Bianca Le Grange made a name for herself after competing on the first season of South African Idols. A few years, and a lot of hard work later, Bianca has become a full-fledged Musical Theatre leading lady tackling roles in David Kramer’s District 6 Kanala and Blood Brothers, for which she won a Naledi Award, Anita in West Side Story and most recently, as the narrator in Joseph and the Amazing Technicolor Dreamcoat. We sat down with Bianca before one of her final performances of Joseph to chat about the role, her return to Anita and her Musical Theatre journey.
Who or what inspired you to pursue a career in the arts?
My mom had a music school in her house. She taught piano lessons.
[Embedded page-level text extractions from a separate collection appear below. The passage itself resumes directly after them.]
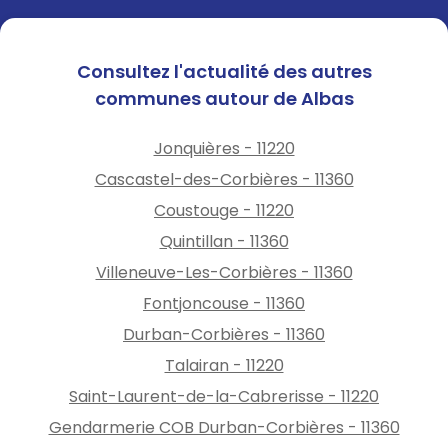
Consultez l'actualité des autres
communes autour de Albas
Jonquières - 11220
Cascastel-des-Corbières - 11360
Coustouge - 11220
Quintillan - 11360
Villeneuve-Les-Corbières - 11360
Fontjoncouse - 11360
Durban-Corbières - 11360
Talairan - 11220
Saint-Laurent-de-la-Cabrerisse - 11220
Gendarmerie COB Durban-Corbières - 11360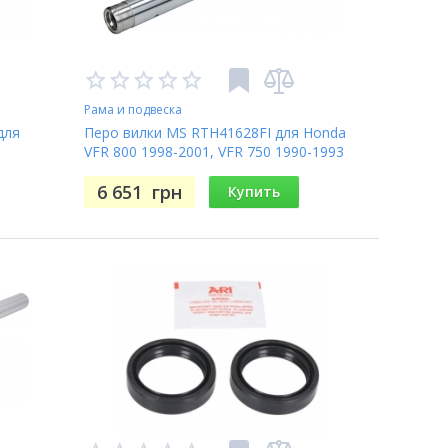
Рама и подвеска
для
Перо вилки MS RTH41628FI для Honda
VFR 800 1998-2001, VFR 750 1990-1993
6 651
грн
Купить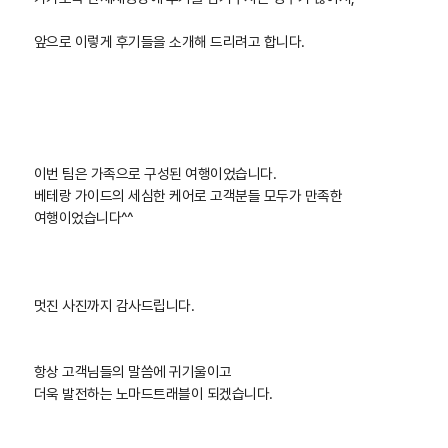
앞으로 이렇게 후기들을 소개해 드리려고 합니다.
이번 팀은 가족으로 구성된 여행이었습니다.
베테랑 가이드의 세심한 케어로 고객분들 모두가 만족한
여행이었습니다^^
멋진 사진까지 감사드립니다.
항상 고객님들의 말씀에 귀기울이고
더욱 발전하는 노마드트래블이 되겠습니다.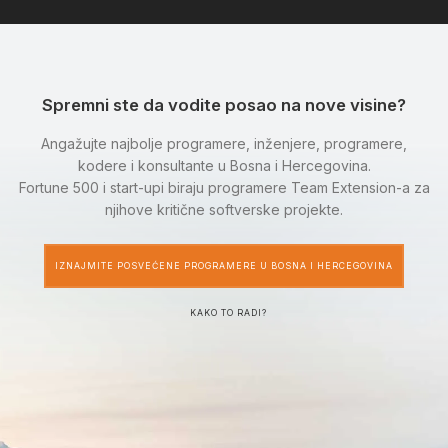
Spremni ste da vodite posao na nove visine?
Angažujte najbolje programere, inženjere, programere,
kodere i konsultante u Bosna i Hercegovina.
Fortune 500 i start-upi biraju programere Team Extension-a za
njihove kritične softverske projekte.
IZNAJMITE POSVEĆENE PROGRAMERE U BOSNA I HERCEGOVINA
KAKO TO RADI?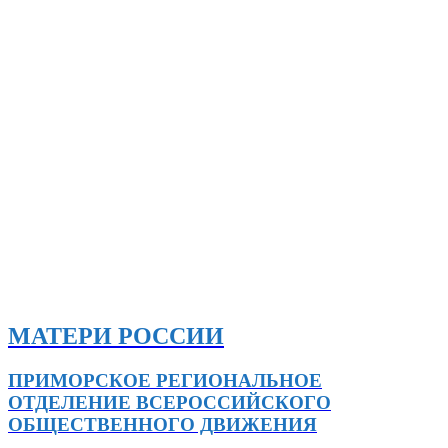
МАТЕРИ РОССИИ
ПРИМОРСКОЕ РЕГИОНАЛЬНОЕ
ОТДЕЛЕНИЕ ВСЕРОССИЙСКОГО
ОБЩЕСТВЕННОГО ДВИЖЕНИЯ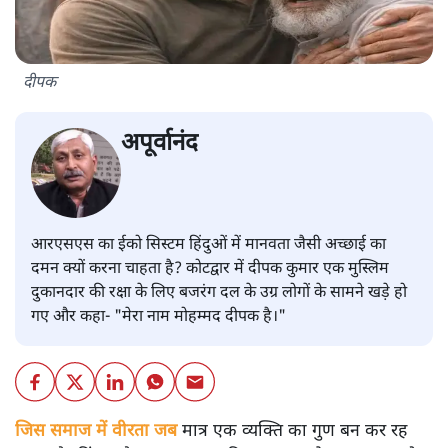
दीपक
अपूर्वानंद
आरएसएस का ईको सिस्टम हिंदुओं में मानवता जैसी अच्छाई का
दमन क्यों करना चाहता है? कोटद्वार में दीपक कुमार एक मुस्लिम
दुकानदार की रक्षा के लिए बजरंग दल के उग्र लोगों के सामने खड़े हो
गए और कहा- "मेरा नाम मोहम्मद दीपक है।"
जिस समाज में वीरता जब
मात्र एक व्यक्ति का गुण बन कर रह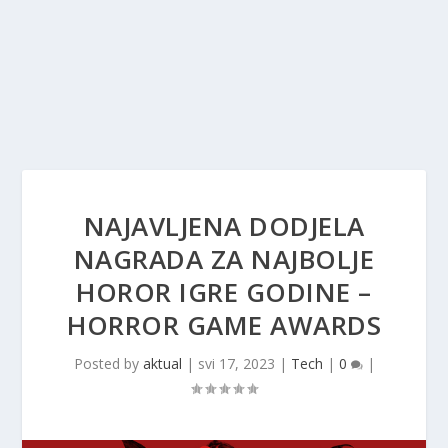
NAJAVLJENA DODJELA
NAGRADA ZA NAJBOLJE
HOROR IGRE GODINE –
HORROR GAME AWARDS
Posted by
aktual
|
svi 17, 2023
|
Tech
|
0
|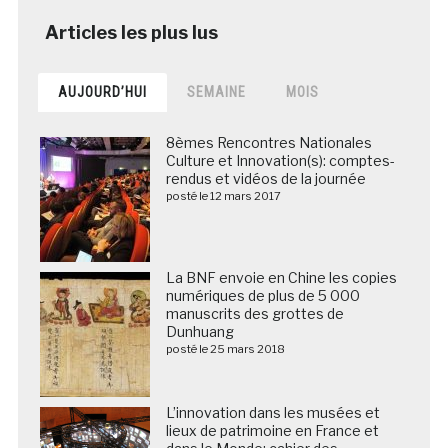
AUJOURD’HUI
SEMAINE
MOIS
8èmes Rencontres Nationales
Culture et Innovation(s): comptes-
rendus et vidéos de la journée
posté le 12 mars 2017
La BNF envoie en Chine les copies
numériques de plus de 5 000
manuscrits des grottes de
Dunhuang
posté le 25 mars 2018
L’innovation dans les musées et
lieux de patrimoine en France et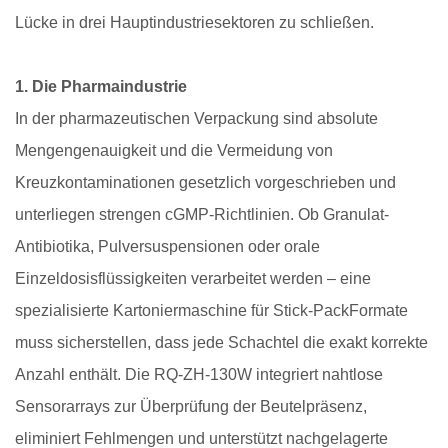
Lücke in drei Hauptindustriesektoren zu schließen.
1. Die Pharmaindustrie
In der pharmazeutischen Verpackung sind absolute
Mengengenauigkeit und die Vermeidung von
Kreuzkontaminationen gesetzlich vorgeschrieben und
unterliegen strengen cGMP-Richtlinien. Ob Granulat-
Antibiotika, Pulversuspensionen oder orale
Einzeldosisflüssigkeiten verarbeitet werden – eine
spezialisierte
Kartoniermaschine für Stick-Pack
Formate
muss sicherstellen, dass jede Schachtel die exakt korrekte
Anzahl enthält. Die RQ-ZH-130W integriert nahtlose
Sensorarrays zur Überprüfung der Beutelpräsenz,
eliminiert Fehlmengen und unterstützt nachgelagerte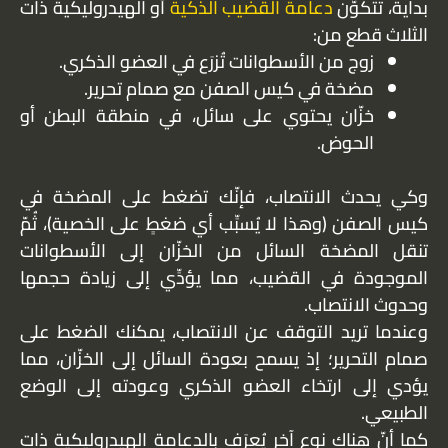
بدايةً، تتكوّن
دعامة القضيب الذكية
أو الهيدروليكية ذات
الثلاث قطع من:
زوج من الأسطوانات تُزرَع في العضو الذكري.
مضخة في كيس الصفن مع صمام تحرير.
خزّان يحتوي على سائل، في منطقة البطن أو
الحوض.
وكي يحدث الانتصاب، فإنّك تضغط على المضخة في
كيس الصفن (وهذا لا يُسبِّب أي ضغطٍ على الخصية)، ثُمّ
تنقل المضخة السائل من الخزّان إلى الأسطوانات
الموجودة في القضيب، مما يؤدِّي إلى زيادة حجمها
وحدوث الانتصاب.
وعندما تريد التوقف عن الانتصاب، يمكنك الضغط على
صمام التحرير؛ إذ يسمح بعودة السائل إلى الخزّان، مما
يؤدي إلى ارتخاء العضو الذكري وعودته إلى الوضع
الطبيعي.
كما أنّ هناك نوع آخر يُعرَف بالدعامة الهيدروليكية ذات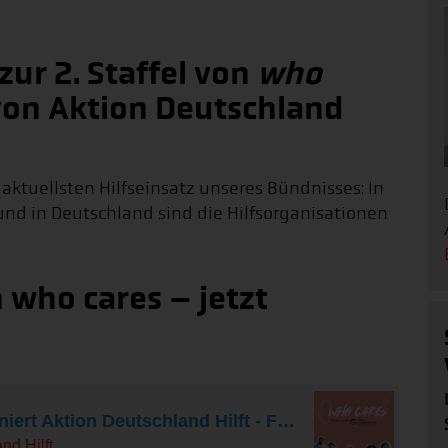
ur 2. Staffel von
who
on Aktion Deutschland
aktuellsten Hilfseinsatz unseres Bündnisses: In
und in Deutschland sind die Hilfsorganisationen
n who cares – jetzt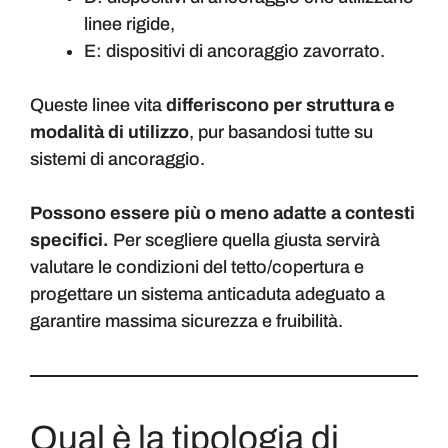
linee rigide,
E: dispositivi di ancoraggio zavorrato.
Queste linee vita
differiscono per struttura e
modalità di utilizzo
, pur basandosi tutte su
sistemi di ancoraggio.
Possono essere più o meno adatte a contesti
specifici.
Per scegliere quella giusta servirà
valutare le condizioni del tetto/copertura e
progettare un sistema anticaduta adeguato a
garantire massima sicurezza e fruibilità.
Qual è la tipologia di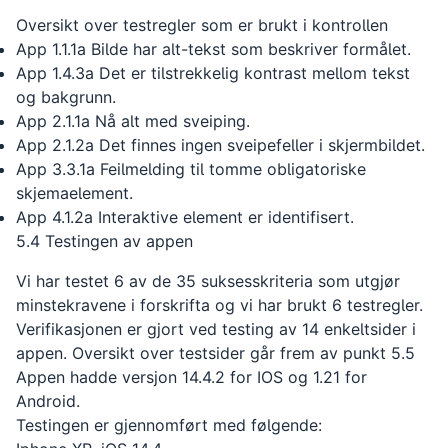
Oversikt over testregler som er brukt i kontrollen
App 1.1.1a Bilde har alt-tekst som beskriver formålet.
App 1.4.3a Det er tilstrekkelig kontrast mellom tekst
og bakgrunn.
App 2.1.1a Nå alt med sveiping.
App 2.1.2a Det finnes ingen sveipefeller i skjermbildet.
App 3.3.1a Feilmelding til tomme obligatoriske
skjemaelement.
App 4.1.2a Interaktive element er identifisert.
5.4 Testingen av appen
Vi har testet 6 av de 35 suksesskriteria som utgjør
minstekravene i forskrifta og vi har brukt 6 testregler.
Verifikasjonen er gjort ved testing av 14 enkeltsider i
appen. Oversikt over testsider går frem av punkt 5.5
Appen hadde versjon 14.4.2 for IOS og 1.21 for
Android.
Testingen er gjennomført med følgende: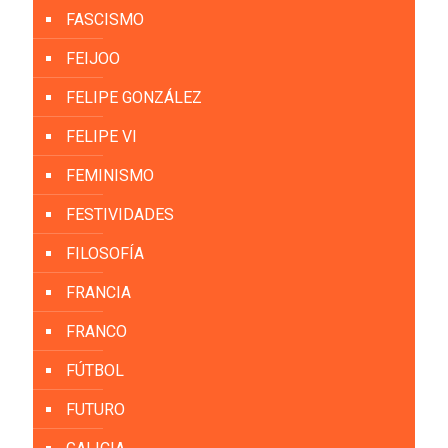
FASCISMO
FEIJOO
FELIPE GONZÁLEZ
FELIPE VI
FEMINISMO
FESTIVIDADES
FILOSOFÍA
FRANCIA
FRANCO
FÚTBOL
FUTURO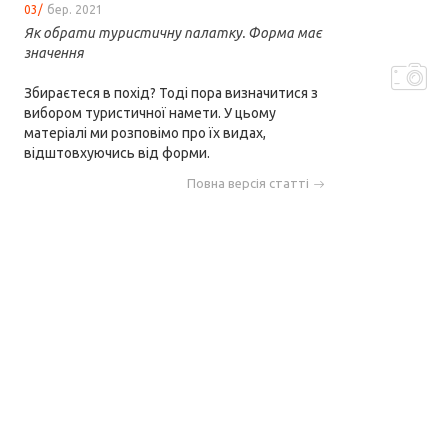
03/
бер. 2021
Як обрати туристичну палатку. Форма має
значення
Збираєтеся в похід? Тоді пора визначитися з
вибором туристичної намети. У цьому
матеріалі ми розповімо про їх видах,
відштовхуючись від форми.
Повна версія статті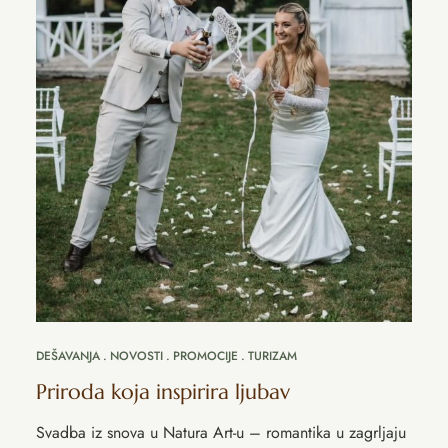
DEŠAVANJA
NOVOSTI
PROMOCIJE
TURIZAM
Priroda koja inspirira ljubav
Svadba iz snova u Natura Art-u – romantika u zagrljaju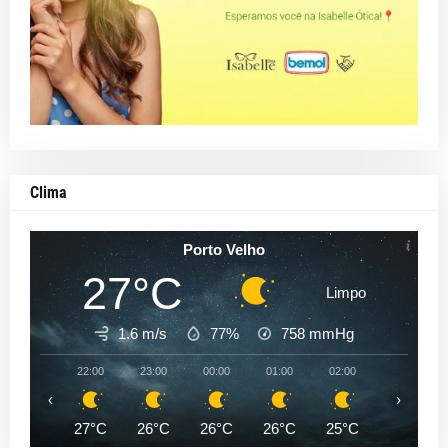
Clima
Porto Velho
27°C
Limpo
1.6 m/s
77%
758
mmHg
22:00
23:00
00:00
01:00
02:00
03:00
‹
›
27°C
26°C
26°C
26°C
25°C
25°C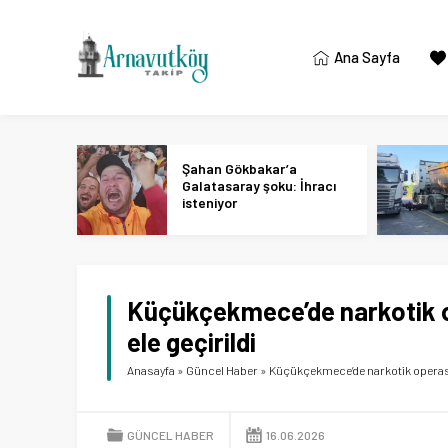
Ana Sayfa
Şahan Gökbakar’a
Galatasaray şoku: İhracı
isteniyor
Küçükçekmece’de narkotik o
ele geçirildi
Anasayfa
»
Güncel Haber
»
Küçükçekmece’de narkotik operasyo
GÜNCEL HABER
16.06.2026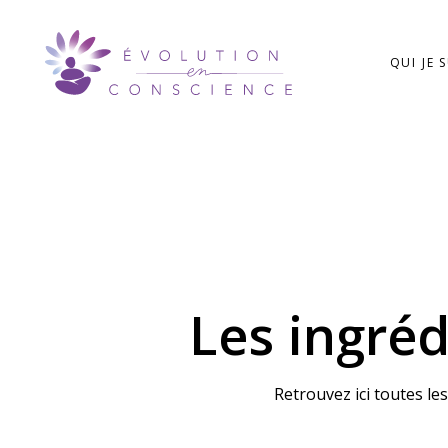
Skip
Skip
links
to
QUI JE 
content
Les ingré
Retrouvez ici toutes le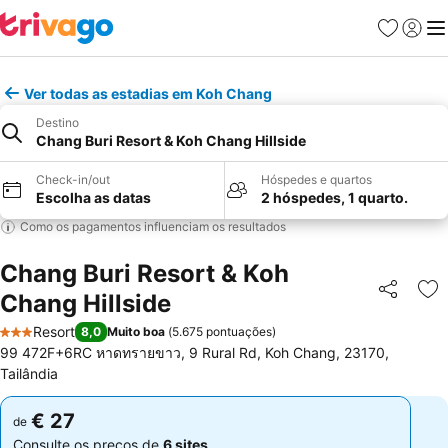
Favoritos
Iniciar
Me
Ver todas as estadias em Koh Chang
Destino
Chang Buri Resort & Koh Chang Hillside
Check-in/out
Hóspedes e quartos
Escolha as datas
2 hóspedes, 1 quarto.
Como os pagamentos influenciam os resultados
Chang Buri Resort & Koh
Chang Hillside
Partilhar
Ad
Resort
8,0
Muito boa
(
5.675 pontuações
)
3 Estrelas
99 472F+6RC หาดทรายขาว, 9 Rural Rd, Koh Chang, 23170,
Tailândia
€ 27
€ 27
de
de
Consulte os preços de
6 sites
Consulte os preços de
6 sites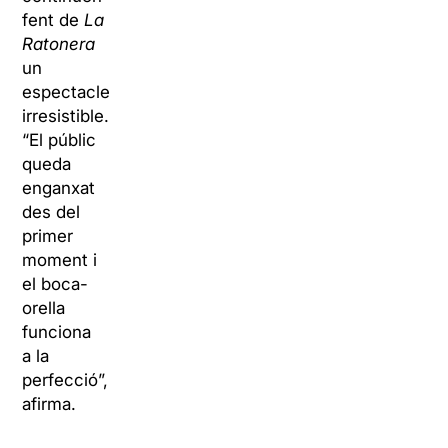
fent de
La
Ratonera
un
espectacle
irresistible.
“El públic
queda
enganxat
des del
primer
moment i
el boca-
orella
funciona
a la
perfecció”,
afirma.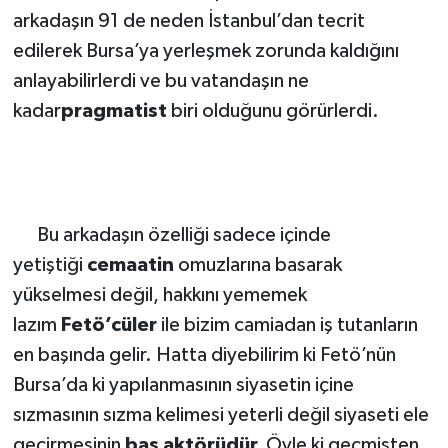
arkadaşın 91 de neden İstanbul’dan tecrit
edilerek Bursa’ya yerleşmek zorunda kaldığını
anlayabilirlerdi ve bu vatandaşın ne
kadar
pragmatist
biri olduğunu görürlerdi.
Bu arkadaşın özelliği sadece içinde
yetiştiği
cemaatin
omuzlarına basarak
yükselmesi değil, hakkını yememek
lazım
Fetö’cüler
ile bizim camiadan iş tutanların
en başında gelir. Hatta diyebilirim ki Fetö’nün
Bursa’da ki yapılanmasının siyasetin içine
sızmasının sızma kelimesi yeterli değil siyaseti ele
geçirmesinin
baş aktörüdür.
Öyle ki geçmişten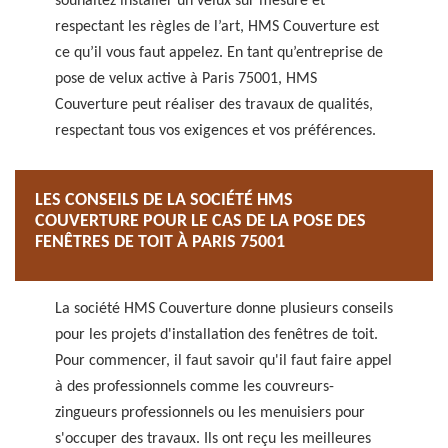
souhaitez installer un velux sur mesure et
respectant les règles de l’art, HMS Couverture est
ce qu’il vous faut appelez. En tant qu’entreprise de
pose de velux active à Paris 75001, HMS
Couverture peut réaliser des travaux de qualités,
respectant tous vos exigences et vos préférences.
LES CONSEILS DE LA SOCIÉTÉ HMS
COUVERTURE POUR LE CAS DE LA POSE DES
FENÊTRES DE TOIT À PARIS 75001
La société HMS Couverture donne plusieurs conseils
pour les projets d'installation des fenêtres de toit.
Pour commencer, il faut savoir qu'il faut faire appel
à des professionnels comme les couvreurs-
zingueurs professionnels ou les menuisiers pour
s'occuper des travaux. Ils ont reçu les meilleures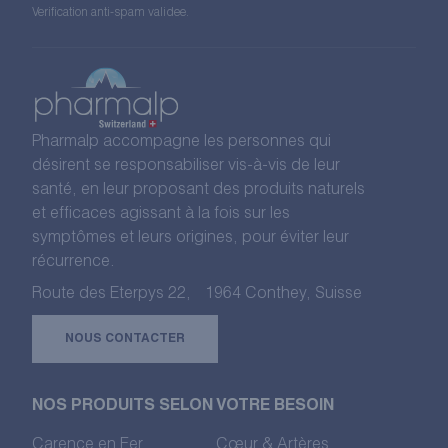
Verification anti-spam validee.
Pharmalp accompagne les personnes qui
désirent se responsabiliser vis-à-vis de leur
santé, en leur proposant des produits naturels
et efficaces agissant à la fois sur les
symptômes et leurs origines, pour éviter leur
récurrence.
Route des Eterpys 22, 1964 Conthey, Suisse
NOUS CONTACTER
NOS PRODUITS SELON VOTRE BESOIN
Carence en Fer
Cœur & Artères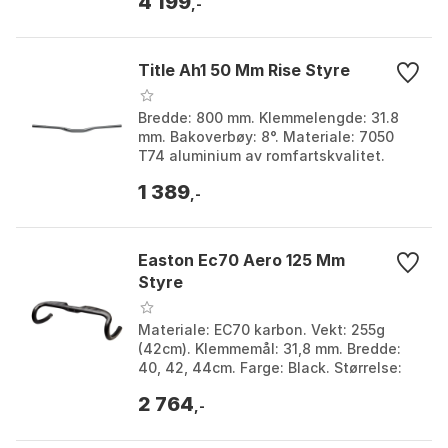
4 199
,-
Title Ah1 50 Mm Rise Styre
Bredde: 800 mm. Klemmelengde: 31.8
mm. Bakoverbøy: 8°. Materiale: 7050
T74 aluminium av romfartskvalitet.
Farge: Black, Black 1, Black 2, Bronze,
1 389
Chrome, Chrome...
,-
Easton Ec70 Aero 125 Mm
Styre
Materiale: EC70 karbon. Vekt: 255g
(42cm). Klemmemål: 31,8 mm. Bredde:
40, 42, 44cm. Farge: Black. Størrelse:
31.8mm. Størrelse 2: 400mm, 420mm.
2 764
,-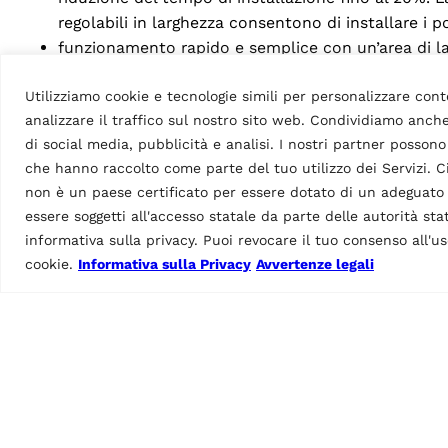
regolabili in larghezza consentono di installare i p
funzionamento rapido e semplice con un’area di lav
manutenzione di routine ridotta al minimo grazie ai
Utilizziamo cookie e tecnologie simili per personalizzare cont
sui componenti critici per la sicurezza;
analizzare il traffico sul nostro sito web. Condividiamo anche
componenti di alta qualità che garantiscono una s
di social media, pubblicità e analisi. I nostri partner posson
modulo integrato
TEq-Link
per la connettività in 
che hanno raccolto come parte del tuo utilizzo dei Servizi. Ci
altro ancora. (Applicabile a modelli selezionati)
non è un paese certificato per essere dotato di un adeguato l
essere soggetti all'accesso statale da parte delle autorità st
informativa sulla privacy. Puoi revocare il tuo consenso all'
Un design al passo con i tempi
cookie.
Informativa sulla Privacy
Avvertenze legali
L’intero profilo del ponte è stato totalmente moderni
Il ponte si sviluppa su due colonne asimmetriche che
morbida.
Il logo Ravaglioli è messo maggiormente in risalto, 
ancora più intenso per attribuirgli un tocco di maggio
Un’eroica campagna di marketing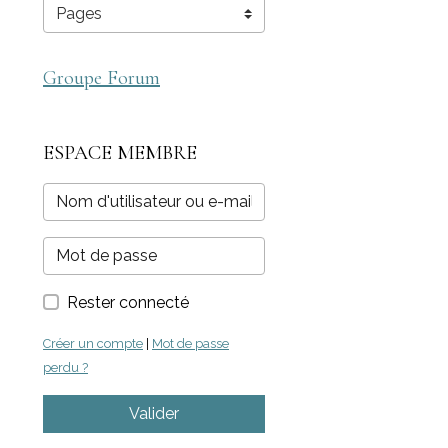
Groupe Forum
ESPACE MEMBRE
Rester connecté
Créer un compte
|
Mot de passe
perdu ?
Valider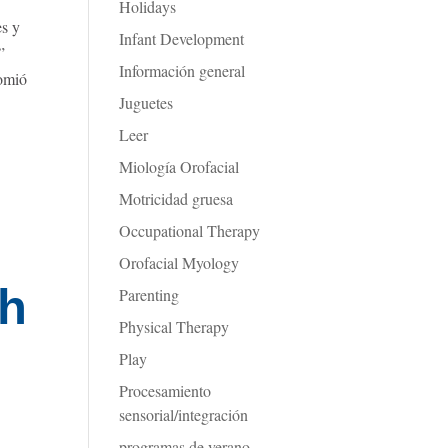
Holidays
es y
Infant Development
”
Información general
comió
Juguetes
Leer
Miología Orofacial
Motricidad gruesa
Occupational Therapy
Orofacial Myology
ch
Parenting
Physical Therapy
Play
Procesamiento
sensorial/integración
programas de verano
My mom had over 100 students that she would see in a month. I remember always feeling obligated to entertain those kids while they were waiting for their parents. We’d put on these productions. I had my own little costume room with my makeup and a velvet curtain that was probably an old velvet curtain that my mom had. My best friend and I from when we were small were the funeral and wedding singers growing up. It was always a part of my upbringing. I went to an arts school and studied classical piano and violin. My mother wanted me to become a concert pianist. I still love the piano but there’s something about getting into the dressing room with the lights, putting on a lash, putting on a fishnet stocking and a heel. That is where I am home. Performing arts was always there, it was just inevitable that I would go this route. Even primary school, all the shows, from choir to the orchestra, every aspect that had to do with performing arts, I was there. I was always first in line. Music was always the heart because of my mom. It was always what I wanted to do. It was always what I was born to do.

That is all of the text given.